For Hilbert space, this is automatic since the complement can be chosen to be $\ker T ^\perp$.For general Banach space the closed range assumption is needed. I can prove it as follows since $C $ toplogically isomorphic to $Y/R(T)$ since $Y$ is Banach space and $R(T)$ is closed we know $C$ is in fact a Banach space hence as subset of Banach space $X$ must be closed.

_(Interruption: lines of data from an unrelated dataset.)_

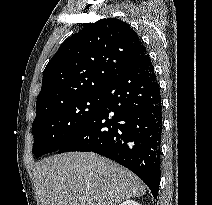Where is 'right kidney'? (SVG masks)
<instances>
[{
    "label": "right kidney",
    "mask_w": 212,
    "mask_h": 205,
    "mask_svg": "<svg viewBox=\"0 0 212 205\" xmlns=\"http://www.w3.org/2000/svg\"><path fill=\"white\" fill-rule=\"evenodd\" d=\"M120 205H140V204L134 200H126L125 202L121 203Z\"/></svg>",
    "instance_id": "ca27d5eb"
}]
</instances>
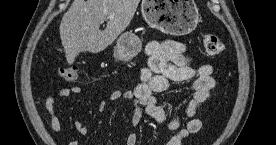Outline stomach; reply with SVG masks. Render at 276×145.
I'll list each match as a JSON object with an SVG mask.
<instances>
[{"instance_id": "1", "label": "stomach", "mask_w": 276, "mask_h": 145, "mask_svg": "<svg viewBox=\"0 0 276 145\" xmlns=\"http://www.w3.org/2000/svg\"><path fill=\"white\" fill-rule=\"evenodd\" d=\"M141 11L145 21L165 34L181 36L192 32L199 21L194 0H143ZM142 42L132 31L123 33L114 47V58L129 61L141 50Z\"/></svg>"}]
</instances>
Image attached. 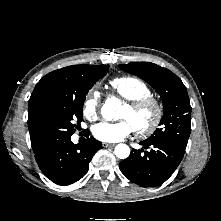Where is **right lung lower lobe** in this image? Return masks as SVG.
I'll list each match as a JSON object with an SVG mask.
<instances>
[{
  "label": "right lung lower lobe",
  "mask_w": 221,
  "mask_h": 221,
  "mask_svg": "<svg viewBox=\"0 0 221 221\" xmlns=\"http://www.w3.org/2000/svg\"><path fill=\"white\" fill-rule=\"evenodd\" d=\"M102 147L93 137L85 143L73 144L70 136L57 139L34 151L43 174L58 185L80 180L89 170V162Z\"/></svg>",
  "instance_id": "98d812e1"
}]
</instances>
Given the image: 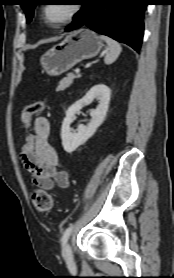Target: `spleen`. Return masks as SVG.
Instances as JSON below:
<instances>
[{
	"label": "spleen",
	"mask_w": 174,
	"mask_h": 278,
	"mask_svg": "<svg viewBox=\"0 0 174 278\" xmlns=\"http://www.w3.org/2000/svg\"><path fill=\"white\" fill-rule=\"evenodd\" d=\"M100 39L105 41L109 48V51L107 52L104 61L106 64H111L118 58L122 51V48L117 41L111 39L108 36L101 35Z\"/></svg>",
	"instance_id": "3e777b00"
}]
</instances>
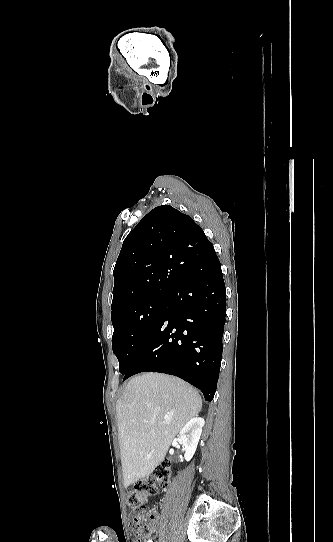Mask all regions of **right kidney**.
<instances>
[{
	"label": "right kidney",
	"instance_id": "obj_1",
	"mask_svg": "<svg viewBox=\"0 0 333 542\" xmlns=\"http://www.w3.org/2000/svg\"><path fill=\"white\" fill-rule=\"evenodd\" d=\"M204 424L203 418H192L179 434L178 442L183 446L186 462H190L196 452Z\"/></svg>",
	"mask_w": 333,
	"mask_h": 542
}]
</instances>
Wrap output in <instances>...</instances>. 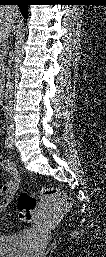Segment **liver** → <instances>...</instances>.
<instances>
[{
	"label": "liver",
	"instance_id": "liver-1",
	"mask_svg": "<svg viewBox=\"0 0 106 257\" xmlns=\"http://www.w3.org/2000/svg\"><path fill=\"white\" fill-rule=\"evenodd\" d=\"M19 17V12L14 6L0 7V37L5 40L14 28L15 18Z\"/></svg>",
	"mask_w": 106,
	"mask_h": 257
}]
</instances>
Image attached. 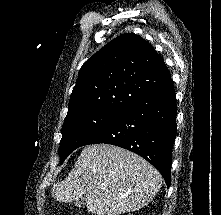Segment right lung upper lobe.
<instances>
[{"instance_id": "right-lung-upper-lobe-1", "label": "right lung upper lobe", "mask_w": 221, "mask_h": 215, "mask_svg": "<svg viewBox=\"0 0 221 215\" xmlns=\"http://www.w3.org/2000/svg\"><path fill=\"white\" fill-rule=\"evenodd\" d=\"M169 79L163 59L146 40L120 35L82 65L68 114L91 109L122 114Z\"/></svg>"}]
</instances>
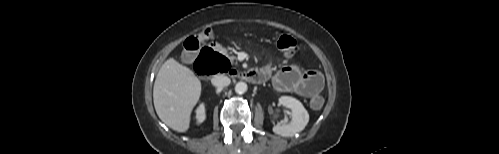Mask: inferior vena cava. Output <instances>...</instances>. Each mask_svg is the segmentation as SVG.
<instances>
[{
    "mask_svg": "<svg viewBox=\"0 0 499 154\" xmlns=\"http://www.w3.org/2000/svg\"><path fill=\"white\" fill-rule=\"evenodd\" d=\"M212 84L218 88L226 87L230 84L231 80L225 75H215L212 80Z\"/></svg>",
    "mask_w": 499,
    "mask_h": 154,
    "instance_id": "602c4592",
    "label": "inferior vena cava"
}]
</instances>
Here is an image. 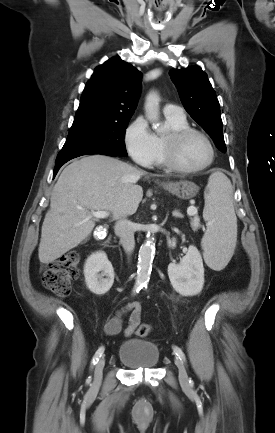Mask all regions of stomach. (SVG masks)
Here are the masks:
<instances>
[{
    "label": "stomach",
    "instance_id": "stomach-1",
    "mask_svg": "<svg viewBox=\"0 0 275 433\" xmlns=\"http://www.w3.org/2000/svg\"><path fill=\"white\" fill-rule=\"evenodd\" d=\"M164 188L171 194L185 200L194 198L199 192V187L191 181L171 183L164 185Z\"/></svg>",
    "mask_w": 275,
    "mask_h": 433
}]
</instances>
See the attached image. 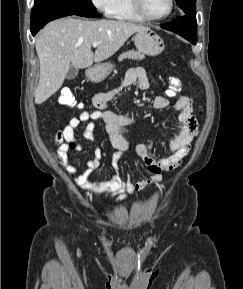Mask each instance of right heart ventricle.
Instances as JSON below:
<instances>
[{"mask_svg": "<svg viewBox=\"0 0 243 289\" xmlns=\"http://www.w3.org/2000/svg\"><path fill=\"white\" fill-rule=\"evenodd\" d=\"M109 16L121 21H144V19L134 10L131 0H114L112 9L109 12Z\"/></svg>", "mask_w": 243, "mask_h": 289, "instance_id": "e07e8e85", "label": "right heart ventricle"}]
</instances>
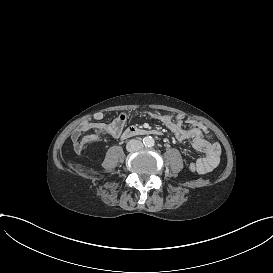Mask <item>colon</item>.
<instances>
[{
    "instance_id": "obj_1",
    "label": "colon",
    "mask_w": 273,
    "mask_h": 273,
    "mask_svg": "<svg viewBox=\"0 0 273 273\" xmlns=\"http://www.w3.org/2000/svg\"><path fill=\"white\" fill-rule=\"evenodd\" d=\"M91 122H93V121H91ZM85 133H86V130L82 126H78L74 130L72 144L74 147H76L80 151H84L88 147L87 142L85 140H83Z\"/></svg>"
}]
</instances>
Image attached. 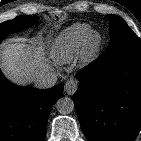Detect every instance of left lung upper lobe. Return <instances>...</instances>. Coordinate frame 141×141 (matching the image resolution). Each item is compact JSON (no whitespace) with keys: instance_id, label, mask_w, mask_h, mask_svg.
Here are the masks:
<instances>
[{"instance_id":"obj_1","label":"left lung upper lobe","mask_w":141,"mask_h":141,"mask_svg":"<svg viewBox=\"0 0 141 141\" xmlns=\"http://www.w3.org/2000/svg\"><path fill=\"white\" fill-rule=\"evenodd\" d=\"M110 21V42L107 52L141 50L140 38L119 17L107 15Z\"/></svg>"}]
</instances>
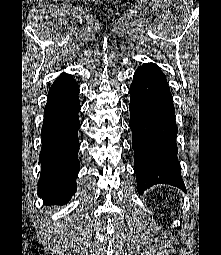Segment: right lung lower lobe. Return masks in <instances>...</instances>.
Wrapping results in <instances>:
<instances>
[{
	"label": "right lung lower lobe",
	"instance_id": "obj_1",
	"mask_svg": "<svg viewBox=\"0 0 221 255\" xmlns=\"http://www.w3.org/2000/svg\"><path fill=\"white\" fill-rule=\"evenodd\" d=\"M79 87L70 74H61L48 93L41 130V175L38 195L46 203H63L76 191L79 171Z\"/></svg>",
	"mask_w": 221,
	"mask_h": 255
}]
</instances>
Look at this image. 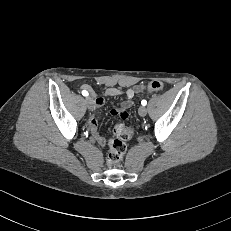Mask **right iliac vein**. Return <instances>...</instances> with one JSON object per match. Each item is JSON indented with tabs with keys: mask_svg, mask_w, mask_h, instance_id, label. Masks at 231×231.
Listing matches in <instances>:
<instances>
[{
	"mask_svg": "<svg viewBox=\"0 0 231 231\" xmlns=\"http://www.w3.org/2000/svg\"><path fill=\"white\" fill-rule=\"evenodd\" d=\"M86 105L89 110H93L95 108V102L91 97L86 98Z\"/></svg>",
	"mask_w": 231,
	"mask_h": 231,
	"instance_id": "right-iliac-vein-1",
	"label": "right iliac vein"
}]
</instances>
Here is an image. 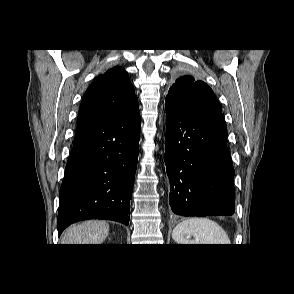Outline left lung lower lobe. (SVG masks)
<instances>
[{"label":"left lung lower lobe","mask_w":294,"mask_h":294,"mask_svg":"<svg viewBox=\"0 0 294 294\" xmlns=\"http://www.w3.org/2000/svg\"><path fill=\"white\" fill-rule=\"evenodd\" d=\"M169 203L182 216L232 215L234 169L222 112L190 113L165 100Z\"/></svg>","instance_id":"left-lung-lower-lobe-1"}]
</instances>
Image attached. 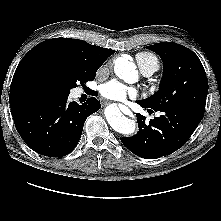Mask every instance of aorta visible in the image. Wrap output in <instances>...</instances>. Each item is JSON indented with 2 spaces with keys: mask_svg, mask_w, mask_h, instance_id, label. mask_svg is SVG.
I'll list each match as a JSON object with an SVG mask.
<instances>
[{
  "mask_svg": "<svg viewBox=\"0 0 221 221\" xmlns=\"http://www.w3.org/2000/svg\"><path fill=\"white\" fill-rule=\"evenodd\" d=\"M115 73L127 83H133L138 78L135 64L125 58L117 59ZM105 116L110 126L118 133L129 135L136 130L135 121L125 117L116 105L108 106L105 110Z\"/></svg>",
  "mask_w": 221,
  "mask_h": 221,
  "instance_id": "obj_1",
  "label": "aorta"
}]
</instances>
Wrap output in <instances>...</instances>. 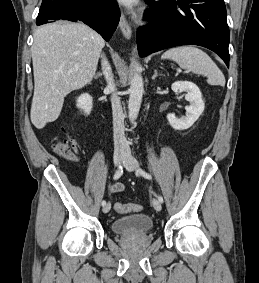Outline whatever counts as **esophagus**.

Is my proof correct.Is there some alternative proof for example using the duality theory?Or something else?Is there example that when $R(T)$ is not closed or $\ker(T)$ is not finite dimensional such that $C$ is not closed ?
Best Answer
Let $v_1,v_2,\ldots, v_n$ be a basis in $\ker T.$ By the Hahn-Banach theorem there exist continuous linear functionals $\varphi_1,\varphi_2,\ldots, \varphi_n$ such that $\varphi_i(v_j)=\delta_{ij}.$ Then $C=\bigcap_{j=1}^n \ker \varphi_j .$ Indeed for every $x\in X$ we have $$x=\sum_{j=1}^n \varphi_j(x)v_j+\left [x-\sum_{j=1}^n \varphi_j(x)v_j\right ].$$ The second term belongs to $C,$ while the first one to $\ker T.$ The intersection of $C$ and $\ker T$ is trivial, as for $x\in C$ the first term is equal $0.$
In general every finite dimensional subspace $Y$ of $X$ has a closed complement subspace.